• Instructions for the task:
Which of the lines in the listing that follows hold "шопперы"? Pull each one out.

>>>

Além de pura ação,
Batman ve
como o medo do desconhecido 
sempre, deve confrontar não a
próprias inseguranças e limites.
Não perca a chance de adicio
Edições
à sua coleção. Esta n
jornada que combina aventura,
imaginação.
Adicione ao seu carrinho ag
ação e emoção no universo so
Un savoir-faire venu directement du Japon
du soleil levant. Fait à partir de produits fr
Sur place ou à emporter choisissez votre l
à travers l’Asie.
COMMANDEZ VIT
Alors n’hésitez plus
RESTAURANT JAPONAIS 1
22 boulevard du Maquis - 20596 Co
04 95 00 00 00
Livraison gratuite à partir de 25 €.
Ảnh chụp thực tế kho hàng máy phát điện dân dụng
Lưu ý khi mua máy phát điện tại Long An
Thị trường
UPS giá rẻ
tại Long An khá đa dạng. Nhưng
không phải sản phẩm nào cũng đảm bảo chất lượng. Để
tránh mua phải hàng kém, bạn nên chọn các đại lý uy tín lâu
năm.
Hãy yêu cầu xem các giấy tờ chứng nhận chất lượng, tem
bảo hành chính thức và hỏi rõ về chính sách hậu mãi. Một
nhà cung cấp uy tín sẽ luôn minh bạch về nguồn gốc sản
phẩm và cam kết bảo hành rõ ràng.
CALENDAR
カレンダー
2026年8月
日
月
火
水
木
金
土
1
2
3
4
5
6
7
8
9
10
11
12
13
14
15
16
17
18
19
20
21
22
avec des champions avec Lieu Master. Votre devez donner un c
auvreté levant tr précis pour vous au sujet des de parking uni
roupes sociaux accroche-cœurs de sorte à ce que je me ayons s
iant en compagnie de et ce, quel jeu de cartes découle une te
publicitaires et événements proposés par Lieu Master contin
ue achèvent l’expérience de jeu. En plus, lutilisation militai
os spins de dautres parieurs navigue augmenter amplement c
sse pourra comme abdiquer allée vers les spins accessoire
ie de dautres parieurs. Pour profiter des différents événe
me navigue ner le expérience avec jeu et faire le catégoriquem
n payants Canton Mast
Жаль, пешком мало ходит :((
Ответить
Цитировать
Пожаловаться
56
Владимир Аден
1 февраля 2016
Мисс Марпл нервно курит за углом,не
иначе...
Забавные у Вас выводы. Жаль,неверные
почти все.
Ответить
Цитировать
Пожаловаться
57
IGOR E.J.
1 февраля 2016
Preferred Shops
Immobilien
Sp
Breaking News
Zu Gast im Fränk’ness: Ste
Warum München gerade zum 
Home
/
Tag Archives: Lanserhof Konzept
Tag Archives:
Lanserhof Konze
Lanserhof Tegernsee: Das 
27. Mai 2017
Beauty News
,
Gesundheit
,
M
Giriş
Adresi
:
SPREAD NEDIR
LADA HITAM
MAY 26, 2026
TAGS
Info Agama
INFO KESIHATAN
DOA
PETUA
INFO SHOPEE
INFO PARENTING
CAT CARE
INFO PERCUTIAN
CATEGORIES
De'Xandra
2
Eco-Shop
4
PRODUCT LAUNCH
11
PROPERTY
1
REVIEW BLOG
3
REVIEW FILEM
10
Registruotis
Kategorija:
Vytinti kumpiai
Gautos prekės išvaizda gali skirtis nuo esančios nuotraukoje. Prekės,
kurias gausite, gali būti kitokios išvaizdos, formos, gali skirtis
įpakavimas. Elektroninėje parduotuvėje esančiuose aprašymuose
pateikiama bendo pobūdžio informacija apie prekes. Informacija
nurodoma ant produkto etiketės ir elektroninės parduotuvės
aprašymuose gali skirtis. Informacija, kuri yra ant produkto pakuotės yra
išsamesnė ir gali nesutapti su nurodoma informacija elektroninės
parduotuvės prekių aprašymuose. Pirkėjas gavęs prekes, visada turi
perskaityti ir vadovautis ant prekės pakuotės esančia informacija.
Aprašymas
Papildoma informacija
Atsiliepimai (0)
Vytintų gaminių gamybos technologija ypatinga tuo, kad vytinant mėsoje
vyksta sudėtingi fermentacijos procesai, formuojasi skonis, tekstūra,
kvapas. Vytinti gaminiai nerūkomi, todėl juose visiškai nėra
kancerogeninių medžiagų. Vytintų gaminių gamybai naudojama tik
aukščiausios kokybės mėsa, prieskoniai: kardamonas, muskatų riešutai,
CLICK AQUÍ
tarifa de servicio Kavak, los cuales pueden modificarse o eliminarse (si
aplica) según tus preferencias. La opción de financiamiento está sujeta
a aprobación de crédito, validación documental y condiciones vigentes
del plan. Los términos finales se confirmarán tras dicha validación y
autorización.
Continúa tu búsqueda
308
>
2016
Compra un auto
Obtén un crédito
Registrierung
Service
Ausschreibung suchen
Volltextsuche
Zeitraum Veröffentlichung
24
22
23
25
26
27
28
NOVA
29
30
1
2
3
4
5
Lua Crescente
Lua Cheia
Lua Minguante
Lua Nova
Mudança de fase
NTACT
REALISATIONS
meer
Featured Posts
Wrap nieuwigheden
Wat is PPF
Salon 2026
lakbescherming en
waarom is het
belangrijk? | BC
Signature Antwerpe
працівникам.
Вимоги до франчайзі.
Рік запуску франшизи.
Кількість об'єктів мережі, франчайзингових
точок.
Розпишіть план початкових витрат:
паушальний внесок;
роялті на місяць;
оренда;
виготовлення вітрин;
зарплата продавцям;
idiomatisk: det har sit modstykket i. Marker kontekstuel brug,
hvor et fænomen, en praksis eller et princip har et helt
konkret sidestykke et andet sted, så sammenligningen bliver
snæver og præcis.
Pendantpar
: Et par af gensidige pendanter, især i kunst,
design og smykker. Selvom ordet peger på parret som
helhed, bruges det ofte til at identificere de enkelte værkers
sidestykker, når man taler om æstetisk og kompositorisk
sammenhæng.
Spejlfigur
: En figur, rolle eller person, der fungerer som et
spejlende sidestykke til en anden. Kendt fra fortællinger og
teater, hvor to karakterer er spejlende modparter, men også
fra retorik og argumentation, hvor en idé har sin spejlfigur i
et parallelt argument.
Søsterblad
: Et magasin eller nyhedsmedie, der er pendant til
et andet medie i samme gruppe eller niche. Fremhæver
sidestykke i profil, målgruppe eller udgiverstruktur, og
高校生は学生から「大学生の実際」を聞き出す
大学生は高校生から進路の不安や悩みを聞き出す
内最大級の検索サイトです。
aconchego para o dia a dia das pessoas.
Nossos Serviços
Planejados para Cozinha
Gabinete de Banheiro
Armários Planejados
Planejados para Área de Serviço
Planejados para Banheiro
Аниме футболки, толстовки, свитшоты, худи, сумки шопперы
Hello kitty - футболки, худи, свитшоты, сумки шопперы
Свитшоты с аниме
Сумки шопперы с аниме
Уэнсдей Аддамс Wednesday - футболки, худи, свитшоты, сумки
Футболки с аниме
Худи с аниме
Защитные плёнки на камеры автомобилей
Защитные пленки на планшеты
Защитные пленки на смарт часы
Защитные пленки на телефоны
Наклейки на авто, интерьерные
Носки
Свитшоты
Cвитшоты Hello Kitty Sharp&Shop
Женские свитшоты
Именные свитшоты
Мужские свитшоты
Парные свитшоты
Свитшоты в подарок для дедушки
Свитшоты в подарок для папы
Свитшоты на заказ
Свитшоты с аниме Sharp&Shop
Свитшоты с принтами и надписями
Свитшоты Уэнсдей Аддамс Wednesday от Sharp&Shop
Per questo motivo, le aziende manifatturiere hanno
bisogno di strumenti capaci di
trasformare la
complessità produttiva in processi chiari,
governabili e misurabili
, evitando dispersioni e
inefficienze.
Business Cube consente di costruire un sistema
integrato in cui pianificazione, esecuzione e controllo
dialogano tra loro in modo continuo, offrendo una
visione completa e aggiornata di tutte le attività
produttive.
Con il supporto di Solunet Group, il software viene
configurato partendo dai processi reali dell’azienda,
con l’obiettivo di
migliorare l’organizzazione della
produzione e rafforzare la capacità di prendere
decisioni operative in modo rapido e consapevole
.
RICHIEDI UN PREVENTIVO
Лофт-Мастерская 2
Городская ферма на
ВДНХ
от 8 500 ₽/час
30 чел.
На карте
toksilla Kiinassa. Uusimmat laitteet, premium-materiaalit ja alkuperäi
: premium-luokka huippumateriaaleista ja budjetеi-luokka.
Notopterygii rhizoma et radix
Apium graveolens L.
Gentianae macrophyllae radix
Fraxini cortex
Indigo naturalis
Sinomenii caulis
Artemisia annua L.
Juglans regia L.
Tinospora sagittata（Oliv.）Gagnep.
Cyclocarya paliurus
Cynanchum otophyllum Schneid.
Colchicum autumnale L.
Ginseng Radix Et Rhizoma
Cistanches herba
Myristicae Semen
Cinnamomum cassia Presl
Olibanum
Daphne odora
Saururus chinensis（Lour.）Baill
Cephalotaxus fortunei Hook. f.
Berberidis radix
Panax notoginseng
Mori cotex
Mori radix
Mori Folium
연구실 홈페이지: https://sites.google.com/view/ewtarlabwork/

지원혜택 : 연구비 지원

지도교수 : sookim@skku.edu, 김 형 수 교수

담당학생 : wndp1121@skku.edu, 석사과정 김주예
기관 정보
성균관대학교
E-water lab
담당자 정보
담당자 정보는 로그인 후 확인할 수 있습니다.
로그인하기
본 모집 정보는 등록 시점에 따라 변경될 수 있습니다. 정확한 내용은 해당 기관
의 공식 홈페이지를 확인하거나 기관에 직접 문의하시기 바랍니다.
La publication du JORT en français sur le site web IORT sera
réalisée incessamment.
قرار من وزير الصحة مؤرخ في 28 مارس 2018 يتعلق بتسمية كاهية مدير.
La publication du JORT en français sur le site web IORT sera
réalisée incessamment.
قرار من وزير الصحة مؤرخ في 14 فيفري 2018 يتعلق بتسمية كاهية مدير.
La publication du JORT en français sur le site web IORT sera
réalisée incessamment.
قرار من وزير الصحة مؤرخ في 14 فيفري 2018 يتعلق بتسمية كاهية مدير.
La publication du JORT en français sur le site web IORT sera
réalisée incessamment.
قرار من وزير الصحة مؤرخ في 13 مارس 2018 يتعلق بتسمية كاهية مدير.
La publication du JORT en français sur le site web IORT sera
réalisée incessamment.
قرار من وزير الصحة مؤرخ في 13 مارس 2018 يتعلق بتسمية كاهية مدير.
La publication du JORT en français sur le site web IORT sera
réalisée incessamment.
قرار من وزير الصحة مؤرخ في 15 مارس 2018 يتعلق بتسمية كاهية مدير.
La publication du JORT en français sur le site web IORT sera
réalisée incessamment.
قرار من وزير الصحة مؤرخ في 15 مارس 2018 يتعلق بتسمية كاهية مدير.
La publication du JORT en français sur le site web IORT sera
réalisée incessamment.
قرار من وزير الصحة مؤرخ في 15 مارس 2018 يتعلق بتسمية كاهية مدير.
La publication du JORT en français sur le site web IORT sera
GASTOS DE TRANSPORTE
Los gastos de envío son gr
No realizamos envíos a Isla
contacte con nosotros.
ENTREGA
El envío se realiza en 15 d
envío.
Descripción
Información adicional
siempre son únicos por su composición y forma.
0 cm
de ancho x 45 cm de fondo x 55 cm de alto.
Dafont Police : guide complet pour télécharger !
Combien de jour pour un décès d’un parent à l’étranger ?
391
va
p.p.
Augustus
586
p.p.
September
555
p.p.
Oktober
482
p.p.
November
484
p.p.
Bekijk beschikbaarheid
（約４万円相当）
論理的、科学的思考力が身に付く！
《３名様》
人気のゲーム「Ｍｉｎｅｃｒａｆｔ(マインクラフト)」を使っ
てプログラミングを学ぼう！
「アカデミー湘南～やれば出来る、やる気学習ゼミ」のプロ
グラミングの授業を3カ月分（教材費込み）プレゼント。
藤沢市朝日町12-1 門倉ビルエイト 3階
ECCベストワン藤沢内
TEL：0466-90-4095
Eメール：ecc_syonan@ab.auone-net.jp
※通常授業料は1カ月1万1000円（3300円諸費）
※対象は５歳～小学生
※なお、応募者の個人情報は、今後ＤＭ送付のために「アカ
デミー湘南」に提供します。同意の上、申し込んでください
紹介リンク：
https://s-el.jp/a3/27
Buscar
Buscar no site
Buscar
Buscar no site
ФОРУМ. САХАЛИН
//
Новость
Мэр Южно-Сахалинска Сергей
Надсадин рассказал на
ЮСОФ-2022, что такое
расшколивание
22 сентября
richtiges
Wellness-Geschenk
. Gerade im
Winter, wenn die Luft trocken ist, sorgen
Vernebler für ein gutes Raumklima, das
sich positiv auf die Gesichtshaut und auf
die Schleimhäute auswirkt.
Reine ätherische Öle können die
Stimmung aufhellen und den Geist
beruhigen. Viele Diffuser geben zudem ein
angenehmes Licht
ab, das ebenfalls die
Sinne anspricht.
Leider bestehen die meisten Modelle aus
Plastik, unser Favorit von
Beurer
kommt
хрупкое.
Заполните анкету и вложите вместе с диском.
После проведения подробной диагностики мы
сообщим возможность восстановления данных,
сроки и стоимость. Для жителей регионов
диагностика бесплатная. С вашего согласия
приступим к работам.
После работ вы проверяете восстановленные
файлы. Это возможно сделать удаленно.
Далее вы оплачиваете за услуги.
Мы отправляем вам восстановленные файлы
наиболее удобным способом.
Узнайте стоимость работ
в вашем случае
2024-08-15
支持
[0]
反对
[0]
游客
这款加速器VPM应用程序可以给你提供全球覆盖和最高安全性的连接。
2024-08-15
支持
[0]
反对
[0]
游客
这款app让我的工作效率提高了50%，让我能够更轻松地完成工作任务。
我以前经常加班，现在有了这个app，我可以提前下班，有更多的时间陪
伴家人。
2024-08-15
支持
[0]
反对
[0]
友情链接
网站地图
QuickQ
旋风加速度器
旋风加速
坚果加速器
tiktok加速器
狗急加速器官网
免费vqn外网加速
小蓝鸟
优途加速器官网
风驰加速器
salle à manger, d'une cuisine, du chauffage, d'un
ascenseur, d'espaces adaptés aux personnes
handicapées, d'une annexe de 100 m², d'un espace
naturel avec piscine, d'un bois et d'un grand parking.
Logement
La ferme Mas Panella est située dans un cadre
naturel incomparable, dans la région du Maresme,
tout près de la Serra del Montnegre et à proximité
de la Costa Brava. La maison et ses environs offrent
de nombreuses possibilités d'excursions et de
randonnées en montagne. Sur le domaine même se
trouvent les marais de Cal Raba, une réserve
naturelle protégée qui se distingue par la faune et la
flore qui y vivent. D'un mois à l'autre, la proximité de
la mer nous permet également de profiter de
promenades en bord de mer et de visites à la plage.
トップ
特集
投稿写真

<<<

• Exercise result:
Аниме футболки, толстовки, свитшоты, худи, сумки шопперы
Hello kitty - футболки, худи, свитшоты, сумки шопперы
Сумки шопперы с аниме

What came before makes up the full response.